## Your instructions:
Without changing anything, copy out each entry.

+---+

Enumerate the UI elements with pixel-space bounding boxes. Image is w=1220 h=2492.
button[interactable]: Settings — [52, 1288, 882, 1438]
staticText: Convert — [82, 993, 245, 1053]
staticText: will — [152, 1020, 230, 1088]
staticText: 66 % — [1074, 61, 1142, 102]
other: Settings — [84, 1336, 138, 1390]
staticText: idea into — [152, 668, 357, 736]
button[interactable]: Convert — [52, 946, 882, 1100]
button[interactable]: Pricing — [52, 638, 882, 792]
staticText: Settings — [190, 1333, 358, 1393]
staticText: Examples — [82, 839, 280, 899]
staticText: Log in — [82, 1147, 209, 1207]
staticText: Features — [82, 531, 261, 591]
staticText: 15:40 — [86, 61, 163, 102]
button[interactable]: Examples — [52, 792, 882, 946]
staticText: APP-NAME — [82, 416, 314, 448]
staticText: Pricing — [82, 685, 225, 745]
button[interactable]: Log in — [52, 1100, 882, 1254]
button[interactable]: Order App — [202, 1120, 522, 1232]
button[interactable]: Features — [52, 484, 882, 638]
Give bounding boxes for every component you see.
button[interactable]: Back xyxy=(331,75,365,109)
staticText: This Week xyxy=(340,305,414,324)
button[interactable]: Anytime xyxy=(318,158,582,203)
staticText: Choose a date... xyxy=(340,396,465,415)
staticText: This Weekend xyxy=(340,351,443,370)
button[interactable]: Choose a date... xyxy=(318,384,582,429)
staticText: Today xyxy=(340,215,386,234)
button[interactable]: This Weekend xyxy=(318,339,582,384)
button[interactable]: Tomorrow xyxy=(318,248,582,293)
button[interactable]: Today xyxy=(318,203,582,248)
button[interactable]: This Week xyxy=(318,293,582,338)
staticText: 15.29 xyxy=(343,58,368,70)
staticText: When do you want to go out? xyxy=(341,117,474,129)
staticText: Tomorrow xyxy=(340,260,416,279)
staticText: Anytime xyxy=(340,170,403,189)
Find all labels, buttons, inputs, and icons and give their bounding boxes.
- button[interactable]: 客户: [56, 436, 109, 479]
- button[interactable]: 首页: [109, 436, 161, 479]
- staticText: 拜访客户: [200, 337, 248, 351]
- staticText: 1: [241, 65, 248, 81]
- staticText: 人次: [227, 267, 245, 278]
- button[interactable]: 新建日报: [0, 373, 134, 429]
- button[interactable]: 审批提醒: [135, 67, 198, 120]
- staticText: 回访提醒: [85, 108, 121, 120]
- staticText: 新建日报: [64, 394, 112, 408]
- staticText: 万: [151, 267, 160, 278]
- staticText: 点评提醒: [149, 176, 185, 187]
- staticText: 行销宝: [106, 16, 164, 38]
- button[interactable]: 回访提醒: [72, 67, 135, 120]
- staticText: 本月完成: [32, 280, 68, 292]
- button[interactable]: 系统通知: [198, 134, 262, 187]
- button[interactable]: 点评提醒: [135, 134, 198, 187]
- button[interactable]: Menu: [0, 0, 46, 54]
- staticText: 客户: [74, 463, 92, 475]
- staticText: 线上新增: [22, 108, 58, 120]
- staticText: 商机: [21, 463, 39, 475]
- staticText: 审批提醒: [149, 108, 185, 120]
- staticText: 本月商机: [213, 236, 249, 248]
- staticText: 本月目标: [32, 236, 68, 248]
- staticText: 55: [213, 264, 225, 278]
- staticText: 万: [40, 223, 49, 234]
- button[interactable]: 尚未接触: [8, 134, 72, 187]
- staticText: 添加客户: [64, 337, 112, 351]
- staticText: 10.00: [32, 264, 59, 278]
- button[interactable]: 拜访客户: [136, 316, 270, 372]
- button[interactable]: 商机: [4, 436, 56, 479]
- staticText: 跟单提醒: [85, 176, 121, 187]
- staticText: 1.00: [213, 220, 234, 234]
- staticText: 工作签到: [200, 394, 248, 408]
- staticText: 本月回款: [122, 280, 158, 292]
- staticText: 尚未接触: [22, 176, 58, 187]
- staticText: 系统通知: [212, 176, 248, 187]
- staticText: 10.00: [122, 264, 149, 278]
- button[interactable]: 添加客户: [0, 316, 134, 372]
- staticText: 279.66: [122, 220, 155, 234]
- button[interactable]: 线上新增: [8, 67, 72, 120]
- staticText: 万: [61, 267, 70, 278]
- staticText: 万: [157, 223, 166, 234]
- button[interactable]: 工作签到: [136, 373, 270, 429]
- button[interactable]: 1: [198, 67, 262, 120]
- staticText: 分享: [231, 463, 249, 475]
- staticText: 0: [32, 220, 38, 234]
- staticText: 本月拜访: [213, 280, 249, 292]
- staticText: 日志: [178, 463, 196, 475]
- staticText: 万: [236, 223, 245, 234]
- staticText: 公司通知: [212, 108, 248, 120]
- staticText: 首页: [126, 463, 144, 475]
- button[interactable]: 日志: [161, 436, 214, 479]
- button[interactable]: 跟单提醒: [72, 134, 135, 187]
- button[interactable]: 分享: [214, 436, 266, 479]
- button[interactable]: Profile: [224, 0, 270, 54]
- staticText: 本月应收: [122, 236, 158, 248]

+---+

## Written reply:
Enumerate the UI elements with pixel-space bounding boxes. Image is w=1220 h=2492.
button[interactable]: Settings — [52, 1288, 882, 1438]
staticText: Convert — [82, 993, 245, 1053]
staticText: will — [152, 1020, 230, 1088]
staticText: 66 % — [1074, 61, 1142, 102]
other: Settings — [84, 1336, 138, 1390]
staticText: idea into — [152, 668, 357, 736]
button[interactable]: Convert — [52, 946, 882, 1100]
button[interactable]: Pricing — [52, 638, 882, 792]
staticText: Settings — [190, 1333, 358, 1393]
staticText: Examples — [82, 839, 280, 899]
staticText: Log in — [82, 1147, 209, 1207]
staticText: Features — [82, 531, 261, 591]
staticText: 15:40 — [86, 61, 163, 102]
button[interactable]: Examples — [52, 792, 882, 946]
staticText: APP-NAME — [82, 416, 314, 448]
staticText: Pricing — [82, 685, 225, 745]
button[interactable]: Log in — [52, 1100, 882, 1254]
button[interactable]: Order App — [202, 1120, 522, 1232]
button[interactable]: Features — [52, 484, 882, 638]
Give bounding boxes for every component you see.
button[interactable]: Back xyxy=(331,75,365,109)
staticText: This Week xyxy=(340,305,414,324)
button[interactable]: Anytime xyxy=(318,158,582,203)
staticText: Choose a date... xyxy=(340,396,465,415)
staticText: This Weekend xyxy=(340,351,443,370)
button[interactable]: Choose a date... xyxy=(318,384,582,429)
staticText: Today xyxy=(340,215,386,234)
button[interactable]: This Weekend xyxy=(318,339,582,384)
button[interactable]: Tomorrow xyxy=(318,248,582,293)
button[interactable]: Today xyxy=(318,203,582,248)
button[interactable]: This Week xyxy=(318,293,582,338)
staticText: 15.29 xyxy=(343,58,368,70)
staticText: When do you want to go out? xyxy=(341,117,474,129)
staticText: Tomorrow xyxy=(340,260,416,279)
staticText: Anytime xyxy=(340,170,403,189)
Find all labels, buttons, inputs, and icons and give their bounding boxes.
- button[interactable]: 客户: [56, 436, 109, 479]
- button[interactable]: 首页: [109, 436, 161, 479]
- staticText: 拜访客户: [200, 337, 248, 351]
- staticText: 1: [241, 65, 248, 81]
- staticText: 人次: [227, 267, 245, 278]
- button[interactable]: 新建日报: [0, 373, 134, 429]
- button[interactable]: 审批提醒: [135, 67, 198, 120]
- staticText: 回访提醒: [85, 108, 121, 120]
- staticText: 新建日报: [64, 394, 112, 408]
- staticText: 万: [151, 267, 160, 278]
- staticText: 点评提醒: [149, 176, 185, 187]
- staticText: 行销宝: [106, 16, 164, 38]
- button[interactable]: 回访提醒: [72, 67, 135, 120]
- staticText: 本月完成: [32, 280, 68, 292]
- button[interactable]: 系统通知: [198, 134, 262, 187]
- button[interactable]: 点评提醒: [135, 134, 198, 187]
- button[interactable]: Menu: [0, 0, 46, 54]
- staticText: 客户: [74, 463, 92, 475]
- staticText: 线上新增: [22, 108, 58, 120]
- staticText: 商机: [21, 463, 39, 475]
- staticText: 审批提醒: [149, 108, 185, 120]
- staticText: 本月商机: [213, 236, 249, 248]
- staticText: 本月目标: [32, 236, 68, 248]
- staticText: 55: [213, 264, 225, 278]
- staticText: 万: [40, 223, 49, 234]
- button[interactable]: 尚未接触: [8, 134, 72, 187]
- staticText: 添加客户: [64, 337, 112, 351]
- staticText: 10.00: [32, 264, 59, 278]
- button[interactable]: 拜访客户: [136, 316, 270, 372]
- button[interactable]: 商机: [4, 436, 56, 479]
- staticText: 跟单提醒: [85, 176, 121, 187]
- staticText: 1.00: [213, 220, 234, 234]
- staticText: 工作签到: [200, 394, 248, 408]
- staticText: 本月回款: [122, 280, 158, 292]
- staticText: 尚未接触: [22, 176, 58, 187]
- staticText: 系统通知: [212, 176, 248, 187]
- staticText: 10.00: [122, 264, 149, 278]
- button[interactable]: 添加客户: [0, 316, 134, 372]
- staticText: 279.66: [122, 220, 155, 234]
- button[interactable]: 线上新增: [8, 67, 72, 120]
- staticText: 万: [61, 267, 70, 278]
- staticText: 万: [157, 223, 166, 234]
- button[interactable]: 工作签到: [136, 373, 270, 429]
- button[interactable]: 1: [198, 67, 262, 120]
- staticText: 分享: [231, 463, 249, 475]
- staticText: 0: [32, 220, 38, 234]
- staticText: 本月拜访: [213, 280, 249, 292]
- staticText: 日志: [178, 463, 196, 475]
- staticText: 万: [236, 223, 245, 234]
- staticText: 公司通知: [212, 108, 248, 120]
- staticText: 首页: [126, 463, 144, 475]
- button[interactable]: 日志: [161, 436, 214, 479]
- button[interactable]: 跟单提醒: [72, 134, 135, 187]
- button[interactable]: 分享: [214, 436, 266, 479]
- button[interactable]: Profile: [224, 0, 270, 54]
- staticText: 本月应收: [122, 236, 158, 248]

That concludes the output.